▶ [REQUIRED WORK]: Every line below from the one containing "Foire aux questions" through the one containing "istenmektedir. Zorunlu olmayan" is to be printed exactly, with the pictures omitted.
(AVAILABLE DATA begins)
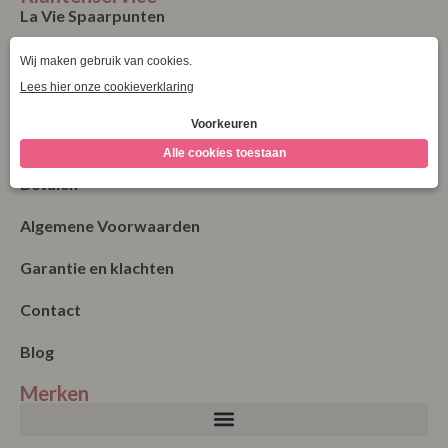
La Vie Spaarpunten
Verzending & Levering
Retourneren
Bestellen
Betalen
Algemene Voorwaarden
Garantie en klachten
Contact
Blog
Merken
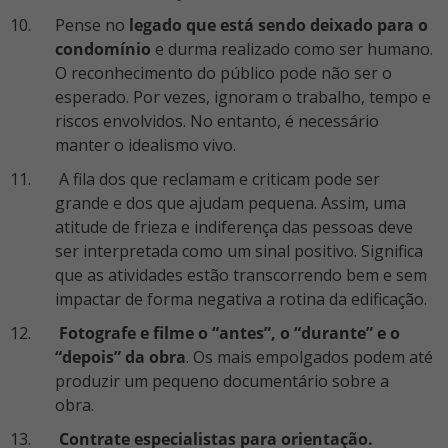
Pense no
legado que está sendo deixado para o
condomínio
e durma realizado como ser humano.
O reconhecimento do público pode não ser o
esperado. Por vezes, ignoram o trabalho, tempo e
riscos envolvidos. No entanto, é necessário
manter o idealismo vivo.
A fila dos que reclamam e criticam pode ser
grande e dos que ajudam pequena. Assim, uma
atitude de frieza e indiferença das pessoas deve
ser interpretada como um sinal positivo. Significa
que as atividades estão transcorrendo bem e sem
impactar de forma negativa a rotina da edificação.
Fotografe e filme o “antes”, o “durante” e o
“depois” da obra
. Os mais empolgados podem até
produzir um pequeno documentário sobre a
obra.
Contrate especialistas para orientação.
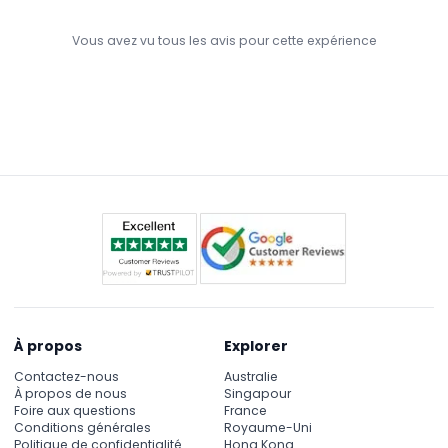
Vous avez vu tous les avis pour cette expérience
À propos
Explorer
Contactez-nous
Australie
À propos de nous
Singapour
Foire aux questions
France
Conditions générales
Royaume-Uni
Politique de confidentialité
Hong Kong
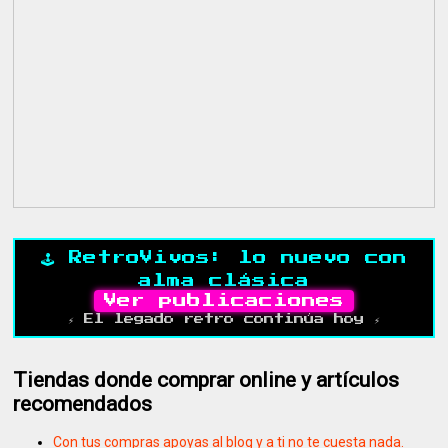
🕹️ RetroVivos: lo nuevo con
alma clásica
Ver publicaciones
⚡ El legado retro continúa hoy ⚡
Tiendas donde comprar online y artículos
recomendados
Con tus compras apoyas al blog y a ti no te cuesta nada.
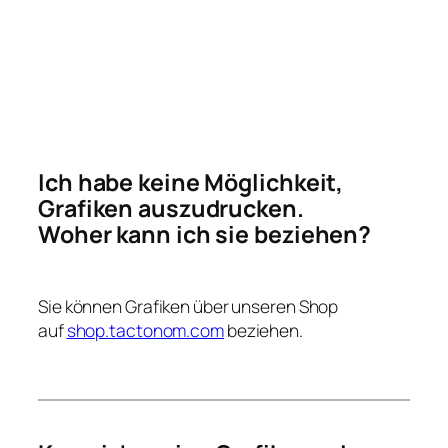
taktilen Grafiken
Ich habe keine Möglichkeit,
Grafiken auszudrucken.
Woher kann ich sie beziehen?
Sie können Grafiken über unseren Shop
auf
shop.tactonom.com
beziehen.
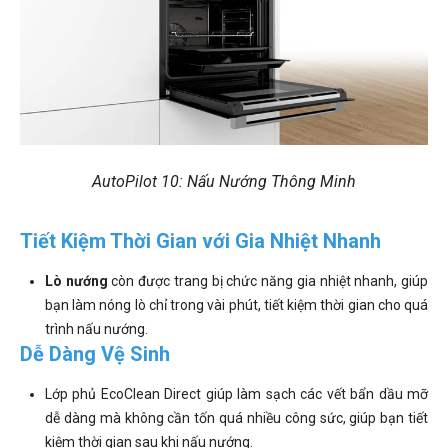
AutoPilot 10: Nấu Nướng Thông Minh
Tiết Kiệm Thời Gian với Gia Nhiệt Nhanh
Lò nướng
còn được trang bị chức năng gia nhiệt nhanh, giúp
bạn làm nóng lò chỉ trong vài phút, tiết kiệm thời gian cho quá
trình nấu nướng.
Dễ Dàng Vệ Sinh
Lớp phủ EcoClean Direct giúp làm sạch các vết bẩn dầu mỡ
dễ dàng mà không cần tốn quá nhiều công sức, giúp bạn tiết
kiệm thời gian sau khi nấu nướng.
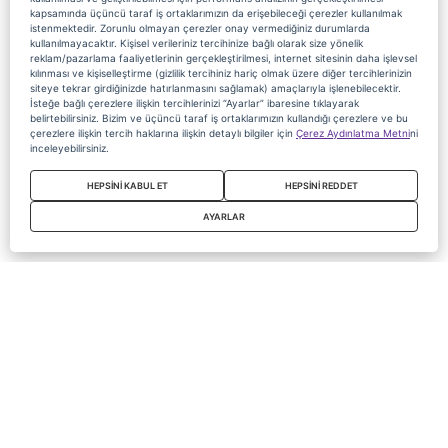
kapsamında üçüncü taraf iş ortaklarımızın da erişebileceği çerezler kullanılmak
istenmektedir. Zorunlu olmayan çerezler onay vermediğiniz durumlarda
kullanılmayacaktır. Kişisel verileriniz tercihinize bağlı olarak size yönelik
reklam/pazarlama faaliyetlerinin gerçekleştirilmesi, internet sitesinin daha işlevsel
kılınması ve kişiselleştirme (gizlilik tercihiniz hariç olmak üzere diğer tercihlerinizin
siteye tekrar girdiğinizde hatırlanmasını sağlamak) amaçlarıyla işlenebilecektir.
İsteğe bağlı çerezlere ilişkin tercihlerinizi “Ayarlar” ibaresine tıklayarak
belirtebilirsiniz. Bizim ve üçüncü taraf iş ortaklarımızın kullandığı çerezlere ve bu
çerezlere ilişkin tercih haklarına ilişkin detaylı bilgiler için
Çerez Aydınlatma Metni
ni
inceleyebilirsiniz.
HEPSİNİ KABUL ET
HEPSİNİ REDDET
AYARLAR
Copyright 2020 Digiturk Bu siteyi kullanarak sözleşmeyi kabul etmiş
(AVAILABLE DATA ends)
▶ [OUTPUT OF THE TASK]:
Foire aux questions
France
Conditions générales
Royaume-Uni
Politique de confidentialité
Hong Kong
🕹️ RetroVivos: lo nuevo con
alma clásica
Ver publicaciones
⚡ El legado retro continúa hoy ⚡
Tiendas donde comprar online y artículos
recomendados
Con tus compras apoyas al blog y a ti no te cuesta nada.
taktilen Grafiken
Ich habe keine Möglichkeit,
Grafiken auszudrucken.
Woher kann ich sie beziehen?
Sie können Grafiken über unseren Shop
auf
shop.tactonom.com
beziehen.
AutoPilot 10: Nấu Nướng Thông Minh
Tiết Kiệm Thời Gian với Gia Nhiệt Nhanh
Lò nướng
còn được trang bị chức năng gia nhiệt nhanh, giúp
bạn làm nóng lò chỉ trong vài phút, tiết kiệm thời gian cho quá
trình nấu nướng.
Dễ Dàng Vệ Sinh
Lớp phủ EcoClean Direct giúp làm sạch các vết bẩn dầu mỡ
dễ dàng mà không cần tốn quá nhiều công sức, giúp bạn tiết
kiệm thời gian sau khi nấu nướng.
kapsamında üçüncü taraf iş ortaklarımızın da erişebileceği çerezler kullanılmak
istenmektedir. Zorunlu olmayan çerezler onay vermediğiniz durumlarda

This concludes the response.